In separate disclosures to the Philippine Stock Exchange, First Gen said it posted a net loss of $13.3 million in the first six months of 2011, while its affiliate, EDC, reported a net loss of P2.3 billion from a year-ago net income of P5.63 billion.
Both companies explained that the P5-billion non-cash loss came from the decommissioning of the 49-megawatt (MW) Northern Negros Geothermal Power Plant. The facility shutdown was necessary to curb losses arising from its continued operations.
First Gen president Francis Giles Puno said that after conducting tests over the past three years, it was learned that the steam capacity of the Northern Negros site could only sustain a 5-MW to 10-MW geothermal plant.
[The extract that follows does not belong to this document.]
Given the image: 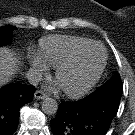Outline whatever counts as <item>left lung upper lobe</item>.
Listing matches in <instances>:
<instances>
[{"mask_svg": "<svg viewBox=\"0 0 135 135\" xmlns=\"http://www.w3.org/2000/svg\"><path fill=\"white\" fill-rule=\"evenodd\" d=\"M105 85H108V86H122L120 75L115 74L110 80H108L105 83Z\"/></svg>", "mask_w": 135, "mask_h": 135, "instance_id": "obj_1", "label": "left lung upper lobe"}]
</instances>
Also contributing to First Gen’s net loss in the first six months of the year was the lower revenue contribution of First Gen Hydro Power Corp. (FG Hydro), owner of the 132-MW Pantabangan-Masiway hydroelectric power plants. This was due to the limited water availability coupled with a decline in the wholesale electricity spot market (WESM) prices.
Despite the reduced revenue contributions of EDC and FG Hydro, First Gen’s consolidated revenues still increased by 6.3 percent to $646.8 million in the first semester.
The increased revenues reflected the higher dispatch (output) and fuel prices of the 1,000-MW Sta. Rita and the 500-MW San Lorenzo natural gas power plants, which contributed stable earnings of $37.6 million.
“The stable earnings of the First Gas plants and the lower financing costs at the parent (level) helped cushion the effects of the write-down. We are quite confident that First Gen will be reporting positive earnings by the end of the year,” Puno said.
Meanwhile, EDC president and COO Richard B. Tantoco also assured stakeholders that the P5-billion impairment charge would not affect the company’s ability to declare dividends, considering that it has over P9 billion in unrestricted retained earnings.
Tantoco also stressed that measures have been undertaken to “right-size” the Northern Negros plant.
“We are headed towards the conversion of our NNGP plant into a cash accretive asset. With the right-sizing initiative, we are putting a stop to the P800 million yearly cash hemorrhage caused by the plant’s sub-optimal operations. Some value on the steamfield will likewise be restored once the right-sized replacement power plant is put in place,” Tantoco explained.
Tantoco further disclosed that the company’s P2.3-billion net loss could also be attributed to the P900-million reduction in steam revenues due to the Bacon-Manito facility rehabilitation.
EDC, the country’s largest geothermal producer, likewise posted higher operating expenses mainly attributable to higher operations and maintenance expenses for steam field and power plant facilities in all areas where it operates.